Tras esa carta de despedida, Garbiñe, de la mano de Sumyk, casado con la exjugadora de origen taiwanés Meilen Tu, y que había trabajado con Azarenka, Zvoraneva y Bouchard, consiguió la victoria en Roland Garros y Wimbledon y alcanzó, aunque de forma breve, el número 1. Pero, pese a estos logros, la trayectoria de Muguruza para nada ha seguido la estela de una jugadora estable, equilibrada y fiable, sino más bien lo contrario. En los últimos tiempos su asistencia a numerosos actos de la vida social no parecen muy compatibles con una seria planificación de trabajo. Y en sus declaraciones a los medios y en su talante en la pista no muestra ni la humildad ni el respeto necesario para sacar todo el partido a su potencial. Curiosamente sus mejores momentos coincidieron con Conchita Martínez en su banco. Presente en Wimbledon 2017, adonde Sumik no pudo ir por problemas familiares, la experiencia de la aragonesa y el buen feeling con Garbiñe le dieron serenidad para jugar su mejor tenis.

 Lo que está claro es que en la relación Sumyk-Garbiñe el respeto se ha perdido hace tiempo, por lo que, ante su ausencia y sin la confianza mutua, es imposible que una relación funcione. Da pena desperdiciar la posibilidad que la WTA ha ofrecido a las jugadoras de contar con el asesoramiento en pista, algo que dignifica y valora la verdadera valía de los entrenadores. Una oportunidad para evitar ser empleados de los jugadores, un estatus en que su autoridad es escasa o nula, o ser sustituidos a capricho de las multinacionales, que cuando se produce algún éxito resonante quieren el control total del jugador.
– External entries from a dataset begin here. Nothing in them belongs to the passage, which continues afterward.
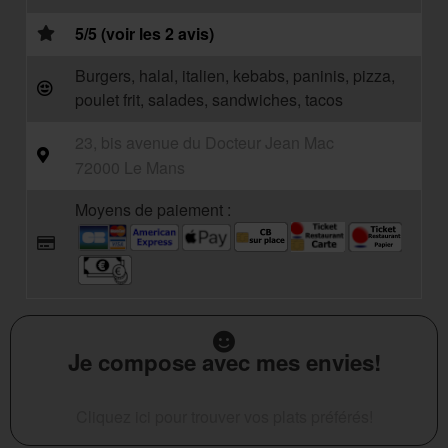
5/5 (voir les 2 avis)
Burgers, halal, italien, kebabs, paninis, pizza,
poulet frit, salades, sandwiches, tacos
23, bis avenue du Docteur Jean Mac
72000 Le Mans
Moyens de paiement :
Je compose avec mes envies!
Cliquez ici pour trouver vos plats préférés!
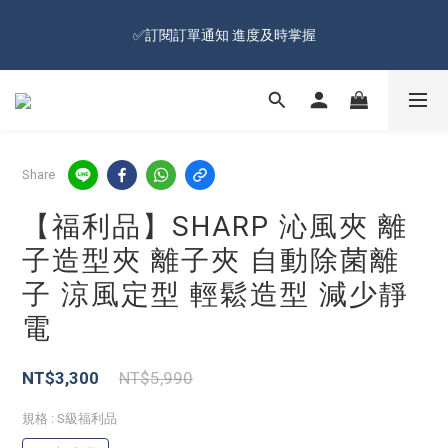
🔥Sign up and get 100 reward dollars🔥 Free Shipping Over $599
✅訂閱訂單通知 進度及時掌握
🚛
🔥Sign up and get 100 reward dollars🔥 Free Shipping Over $599
🚛
Share
【福利品】SHARP 沁風夾 離
子造型夾 離子夾 自動除菌離
子 涼風定型 輕鬆造型 減少靜
電
NT$3,300
NT$5,990
規格
: S級福利品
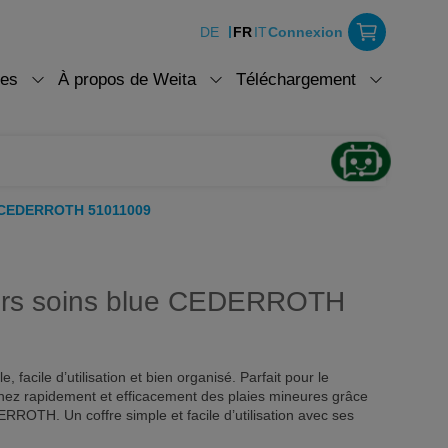
DE
FR
IT
Connexion
ces
À propos de Weita
Téléchargement
ue CEDERROTH 51011009
iers soins blue CEDERROTH
, facile d’utilisation et bien organisé. Parfait pour le
gnez rapidement et efficacement des plaies mineures grâce
RROTH. Un coffre simple et facile d’utilisation avec ses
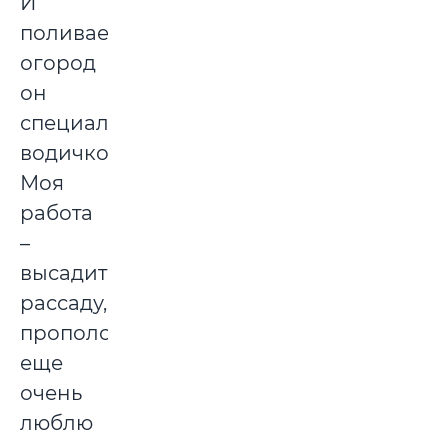
И
поливает
огород
он
специальной
водичкой.
Моя
работа
–
высадить
рассаду,
прополоть,
еще
очень
люблю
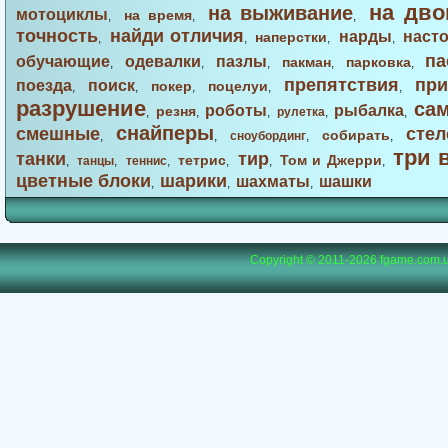
на дво
на выживание
мотоциклы
на время
,
,
,
точность
найди отличия
нарды
наст
наперстки
,
,
,
,
па
обучающие
одевалки
пазлы
пакман
парковка
,
,
,
,
,
препятствия
при
поезда
поиск
покер
поцелуи
,
,
,
,
,
разрушение
са
роботы
рыбалка
резня
,
,
,
рулетка
,
,
снайперы
смешные
стел
собирать
,
,
сноубординг
,
,
три 
танки
тир
тетрис
Том и Джерри
,
танцы
,
теннис
,
,
,
,
цветные блоки
шарики
шахматы
шашки
,
,
,
Copyright © 2011-2026
fgame.com.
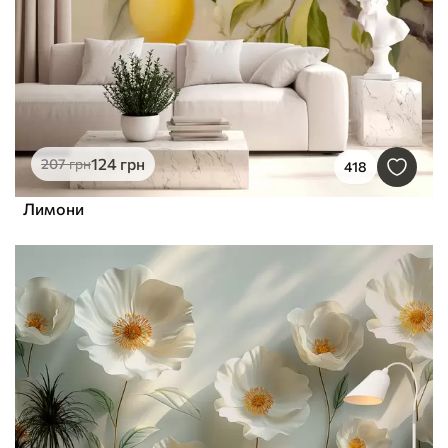
124
грн
207
грн
418
Лимони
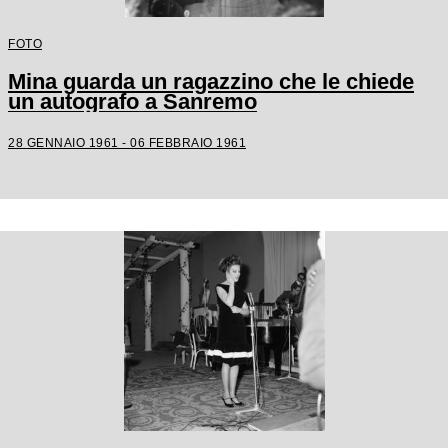
FOTO
Mina guarda un ragazzino che le chiede
un autografo a Sanremo
28 GENNAIO 1961 - 06 FEBBRAIO 1961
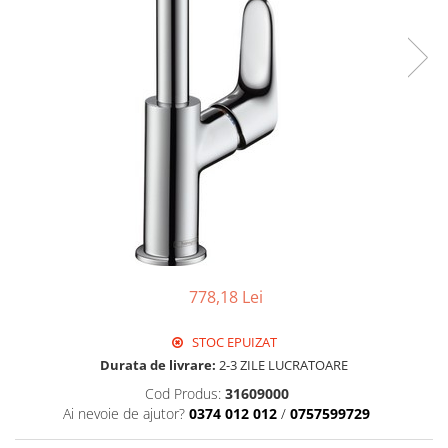
Sigurante Legrand
Sigurante Schneider
Tablouri electrice
Tablouri Gewiss
778,18 Lei
STOC EPUIZAT
Durata de livrare:
2-3 ZILE LUCRATOARE
Cod Produs:
31609000
Ai nevoie de ajutor?
0374 012 012
/
0757599729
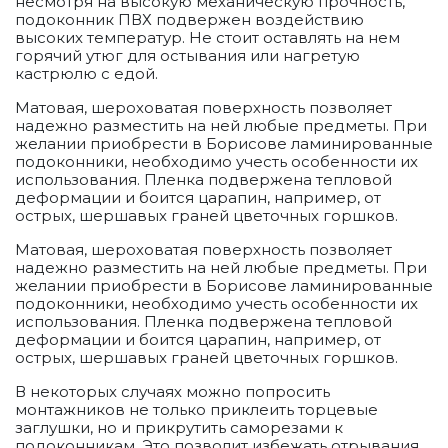
несмотря на высокую механическую прочность,
подоконник ПВХ подвержен воздействию
высоких температур. Не стоит оставлять на нем
горячий утюг для остывания или нагретую
кастрюлю с едой.
Матовая, шероховатая поверхность позволяет
надежно разместить на ней любые предметы. При
желании приобрести в Борисове ламинированные
подоконники, необходимо учесть особенности их
использования. Пленка подвержена тепловой
деформации и боится царапин, например, от
острых, шершавых граней цветочных горшков.
Матовая, шероховатая поверхность позволяет
надежно разместить на ней любые предметы. При
желании приобрести в Борисове ламинированные
подоконники, необходимо учесть особенности их
использования. Пленка подвержена тепловой
деформации и боится царапин, например, от
острых, шершавых граней цветочных горшков.
В некоторых случаях можно попросить
монтажников не только приклеить торцевые
заглушки, но и прикрутить саморезами к
подоконникам. Это позволит избежать отрывания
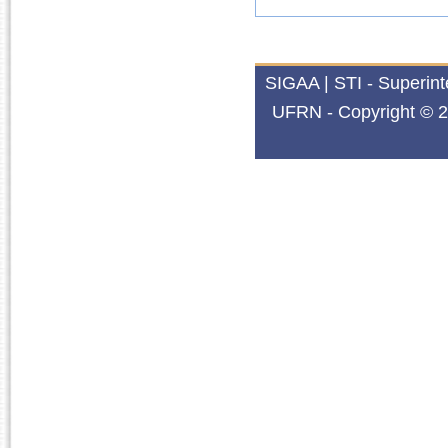
SIGAA | STI - Superin
UFRN - Copyright © 2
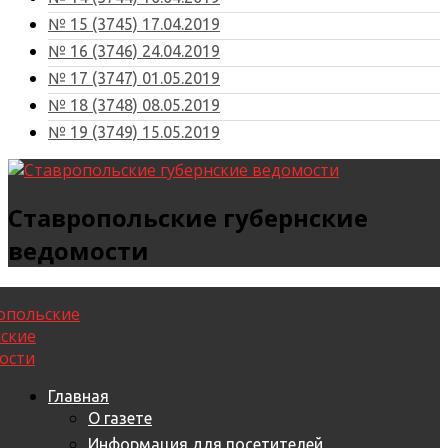
№ 15 (3745) 17.04.2019
№ 16 (3746) 24.04.2019
№ 17 (3747) 01.05.2019
№ 18 (3748) 08.05.2019
№ 19 (3749) 15.05.2019
Ставропольские губернские
ведомости
Главная
О газете
Информация для посетителей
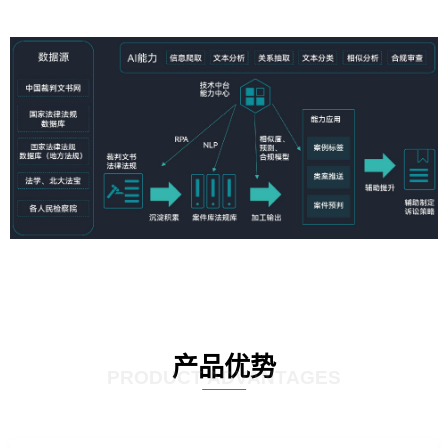
产品优势
PRODUCT ADVANTAGES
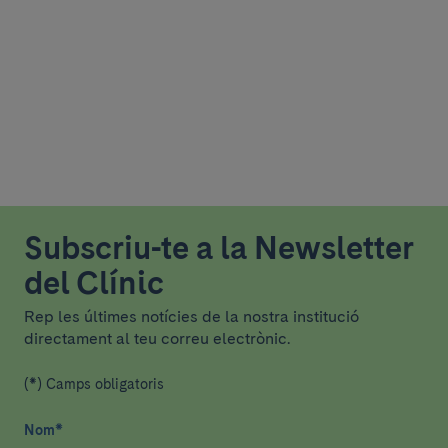
Subscriu-te a la Newsletter
del Clínic
Rep les últimes notícies de la nostra institució
directament al teu correu electrònic.
(*) Camps obligatoris
Nom
*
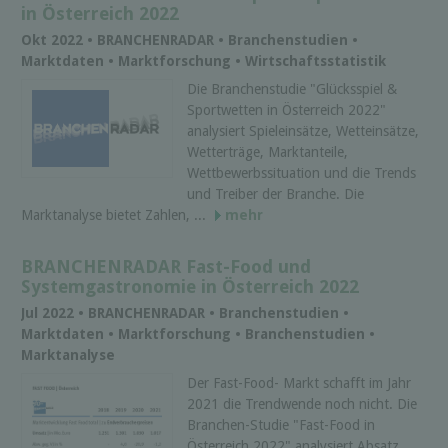
in Österreich 2022
Okt 2022 • BRANCHENRADAR • Branchenstudien •
Marktdaten • Marktforschung • Wirtschaftsstatistik
Die Branchenstudie "Glücksspiel &
Sportwetten in Österreich 2022"
analysiert Spieleinsätze, Wetteinsätze,
Wetterträge, Marktanteile,
Wettbewerbssituation und die Trends
und Treiber der Branche. Die
Marktanalyse bietet Zahlen, ...
mehr
BRANCHENRADAR Fast-Food und
Systemgastronomie in Österreich 2022
Jul 2022 • BRANCHENRADAR • Branchenstudien •
Marktdaten • Marktforschung • Branchenstudien •
Marktanalyse
Der Fast-Food- Markt schafft im Jahr
2021 die Trendwende noch nicht. Die
Branchen-Studie "Fast-Food in
Österreich 2022" analysiert Absatz,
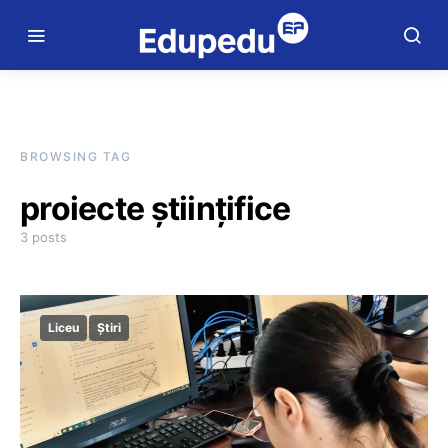
BROWSING TAG
proiecte științifice
3 posts
Liceu
Știri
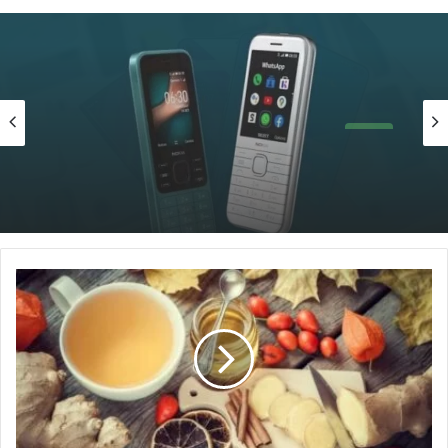
تقنية
سبتمبر 5, 2023
موبايل زراير سامسونج؛ وأبرز 9 صفات له
اعشاب
للرشح
للاطفال؛
أشهر
8
أعشاب
معالجة
للزكام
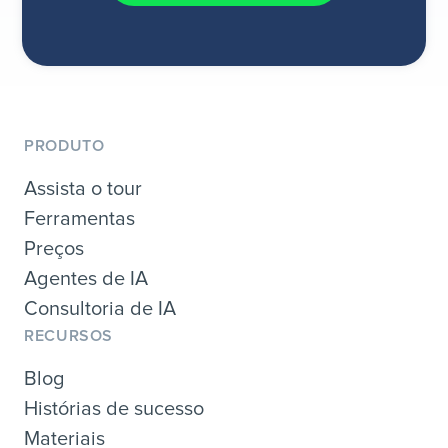
PRODUTO
Assista o tour
Ferramentas
Preços
Agentes de IA
Consultoria de IA
RECURSOS
Blog
Histórias de sucesso
Materiais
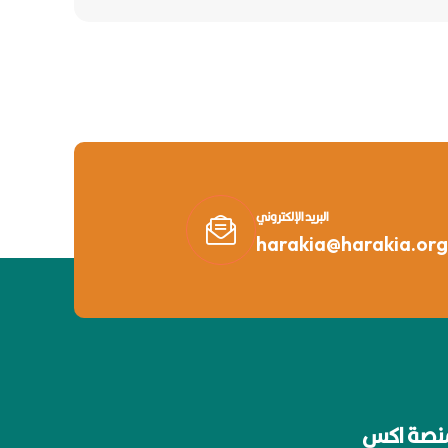
البريد الإلكتروني
harakia@harakia.org
نصة اكس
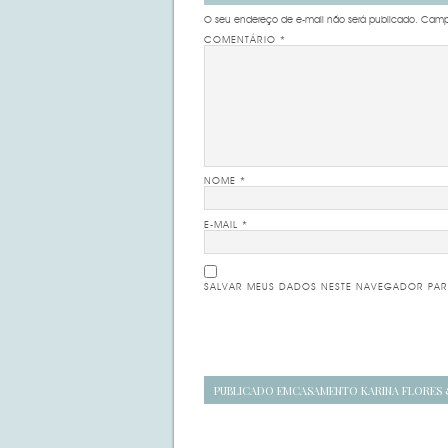
O seu endereço de e-mail não será publicado.
Campo
COMENTÁRIO
*
NOME
*
E-MAIL
*
SALVAR MEUS DADOS NESTE NAVEGADOR PAR
Navegação
PUBLICADO EM
CASAMENTO KARINA FLORES
de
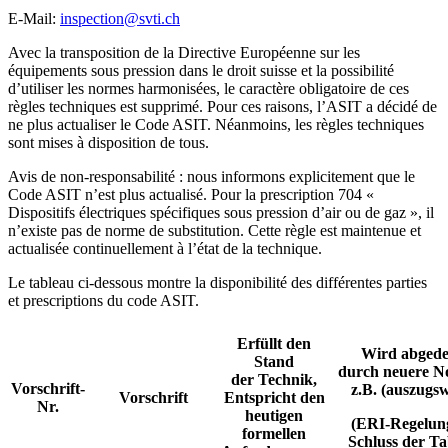
E-Mail:
inspection@svti.ch
Avec la transposition de la Directive Européenne sur les
équipements sous pression dans le droit suisse et la possibilité
d’utiliser les normes harmonisées, le caractère obligatoire de ces
règles techniques est supprimé. Pour ces raisons, l’ASIT a décidé de
ne plus actualiser le Code ASIT. Néanmoins, les règles techniques
sont mises à disposition de tous.
Avis de non-responsabilité : nous informons explicitement que le
Code ASIT n’est plus actualisé. Pour la prescription 704 «
Dispositifs électriques spécifiques sous pression d’air ou de gaz », il
n’existe pas de norme de substitution. Cette règle est maintenue et
actualisée continuellement à l’état de la technique.
Le tableau ci-dessous montre la disponibilité des différentes parties
et prescriptions du code ASIT.
Erfüllt den
Wird abgede
Stand
durch neuere N
der Technik,
Vorschrift-
z.B. (auszugsw
Vorschrift
Entspricht den
Nr.
heutigen
(ERI-Regelun
formellen
Schluss der Ta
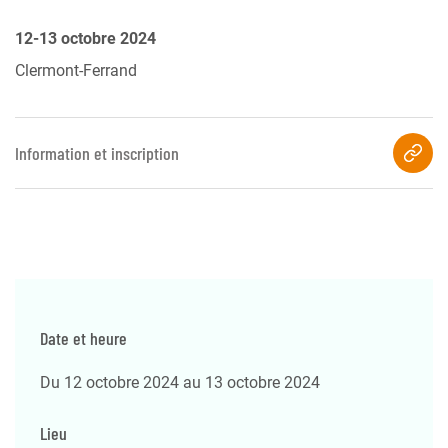
12-13 octobre 2024
Clermont-Ferrand
Information et inscription
Date et heure
Du 12 octobre 2024 au 13 octobre 2024
Lieu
Que su presencia en pista y sus consejos ayuden a ganar partidos le proporcionará a los entrenadores un valor y una consideración de la que hasta ahora han carecido.

Casos como los de Rafa Nadal y Toni, o en su día Pato Álvarez con Emilio Sánchez Vicario o Tiriac con Guillermo Vilas, son ejemplos de las excepciones en las que los entrenadores ostentaban el mando.

 Volviendo al caso de Garbiñe, por su bien y el del tenis español, confiemos en que acierte en el cambio de rumbo, y recapacite sobre el significado de las palabras, de la carta del entrenador que le ayudó a alcanzar su mejor nivel: humildad, sacrificio, trabajo y respeto.